Transcribed page contents
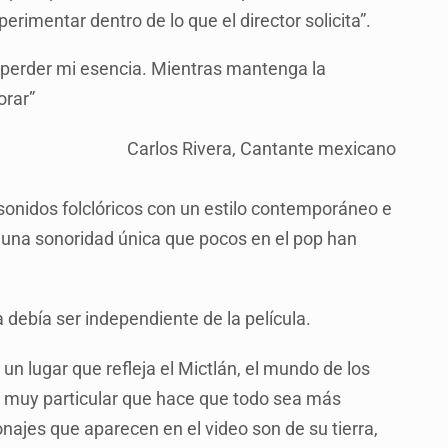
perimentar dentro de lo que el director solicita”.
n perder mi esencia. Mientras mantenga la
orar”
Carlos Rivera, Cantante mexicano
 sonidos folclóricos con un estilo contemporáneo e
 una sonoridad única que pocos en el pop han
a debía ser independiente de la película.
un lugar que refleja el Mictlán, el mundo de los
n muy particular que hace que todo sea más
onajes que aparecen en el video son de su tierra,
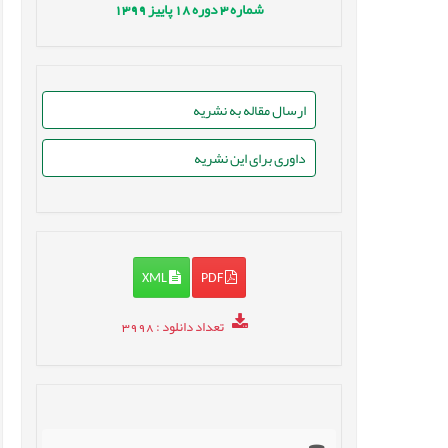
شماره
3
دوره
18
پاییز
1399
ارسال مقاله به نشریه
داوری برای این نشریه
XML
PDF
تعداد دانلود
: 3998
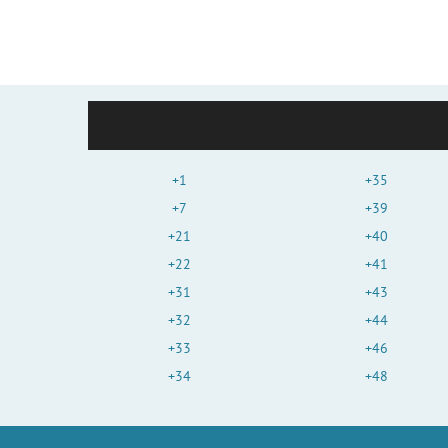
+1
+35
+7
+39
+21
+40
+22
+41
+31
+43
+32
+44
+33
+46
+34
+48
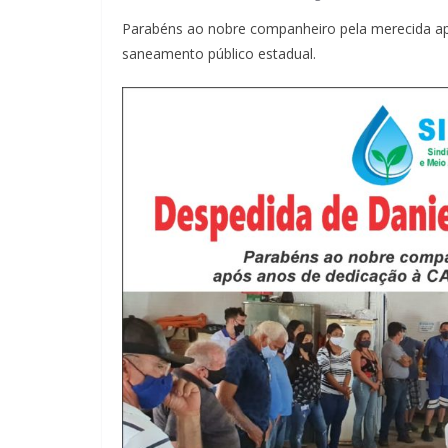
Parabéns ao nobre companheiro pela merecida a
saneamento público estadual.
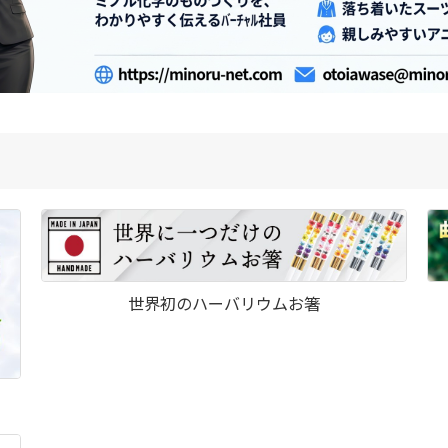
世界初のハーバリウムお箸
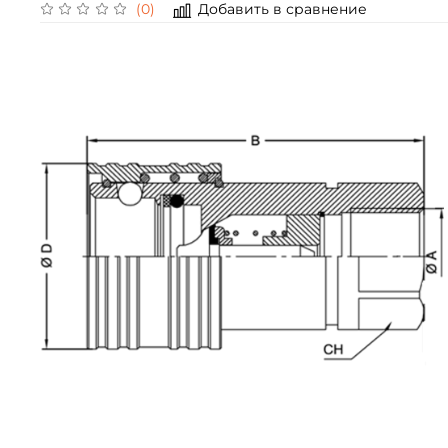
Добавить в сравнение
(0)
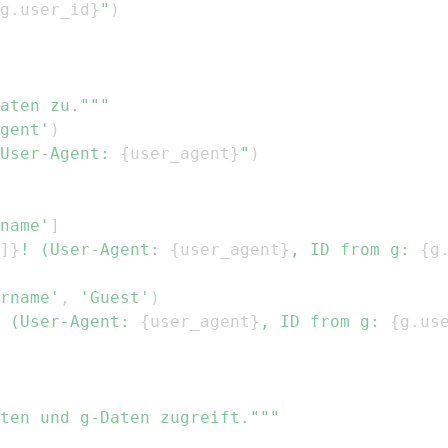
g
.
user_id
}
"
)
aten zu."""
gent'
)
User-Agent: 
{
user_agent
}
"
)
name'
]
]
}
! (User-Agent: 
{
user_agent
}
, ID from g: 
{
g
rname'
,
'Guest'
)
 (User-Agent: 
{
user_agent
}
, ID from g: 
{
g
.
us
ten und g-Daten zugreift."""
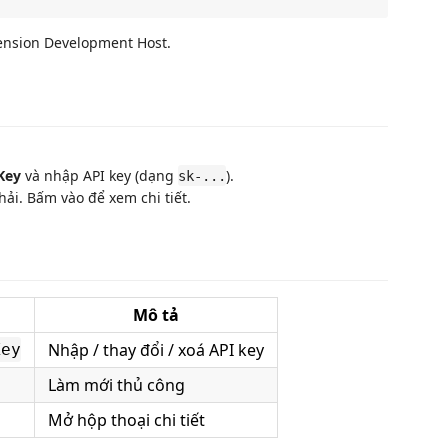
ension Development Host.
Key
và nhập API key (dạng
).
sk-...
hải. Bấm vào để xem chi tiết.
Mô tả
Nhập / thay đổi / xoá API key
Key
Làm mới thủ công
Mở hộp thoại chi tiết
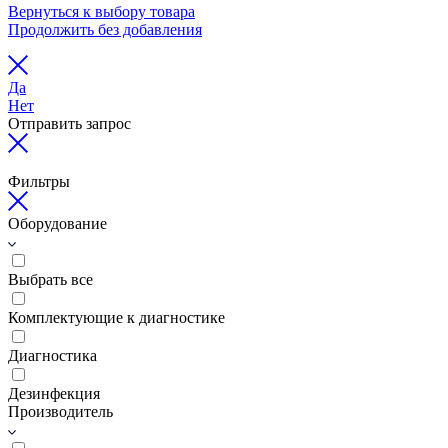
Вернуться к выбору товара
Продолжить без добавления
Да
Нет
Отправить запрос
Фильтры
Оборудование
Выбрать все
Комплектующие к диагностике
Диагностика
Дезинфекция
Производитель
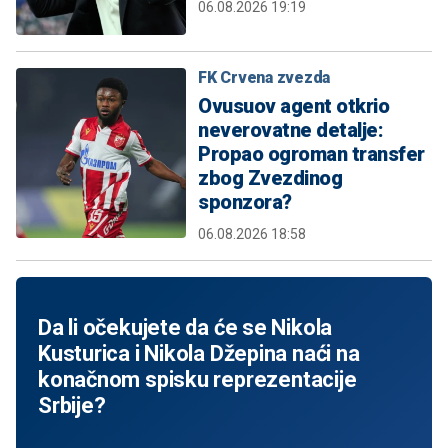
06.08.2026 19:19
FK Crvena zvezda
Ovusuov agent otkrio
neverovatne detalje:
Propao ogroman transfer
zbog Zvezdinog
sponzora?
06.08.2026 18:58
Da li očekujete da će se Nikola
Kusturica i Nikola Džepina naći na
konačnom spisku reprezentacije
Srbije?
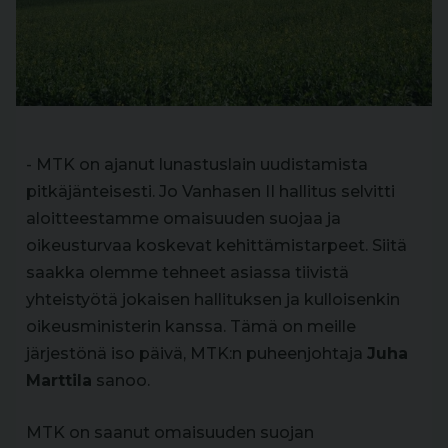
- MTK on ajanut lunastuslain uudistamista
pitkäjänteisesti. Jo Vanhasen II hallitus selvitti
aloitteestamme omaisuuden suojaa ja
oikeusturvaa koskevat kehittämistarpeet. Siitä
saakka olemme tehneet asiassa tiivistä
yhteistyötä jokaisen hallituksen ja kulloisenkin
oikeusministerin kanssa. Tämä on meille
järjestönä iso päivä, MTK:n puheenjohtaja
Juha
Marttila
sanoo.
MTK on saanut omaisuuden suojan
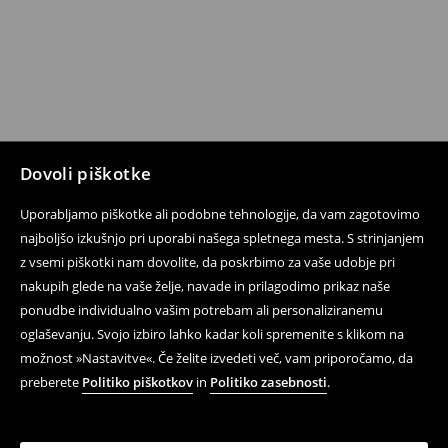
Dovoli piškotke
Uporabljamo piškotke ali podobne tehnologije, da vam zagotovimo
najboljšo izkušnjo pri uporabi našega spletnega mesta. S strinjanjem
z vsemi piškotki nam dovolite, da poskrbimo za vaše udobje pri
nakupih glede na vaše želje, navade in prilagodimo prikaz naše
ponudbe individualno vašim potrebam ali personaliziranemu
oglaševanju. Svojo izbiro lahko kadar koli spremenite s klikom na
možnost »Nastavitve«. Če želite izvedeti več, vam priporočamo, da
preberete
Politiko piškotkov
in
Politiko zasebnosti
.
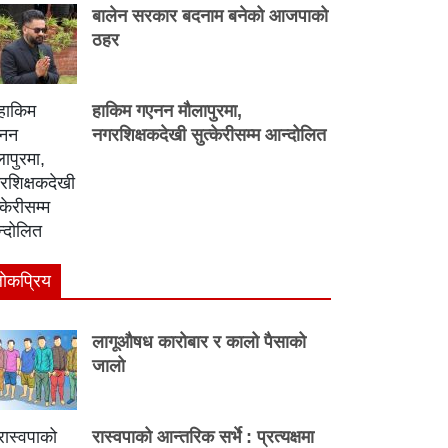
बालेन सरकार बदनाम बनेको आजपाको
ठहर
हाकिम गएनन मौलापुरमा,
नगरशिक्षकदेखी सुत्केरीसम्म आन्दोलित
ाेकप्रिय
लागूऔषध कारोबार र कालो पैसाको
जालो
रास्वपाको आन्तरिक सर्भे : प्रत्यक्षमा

#### Task goal:
Only lines containing the word "نشریه" should appear in the answer, and every such line from the records above must be there.

#### Output for this exercise:
ارسال مقاله به نشریه
داوری برای این نشریه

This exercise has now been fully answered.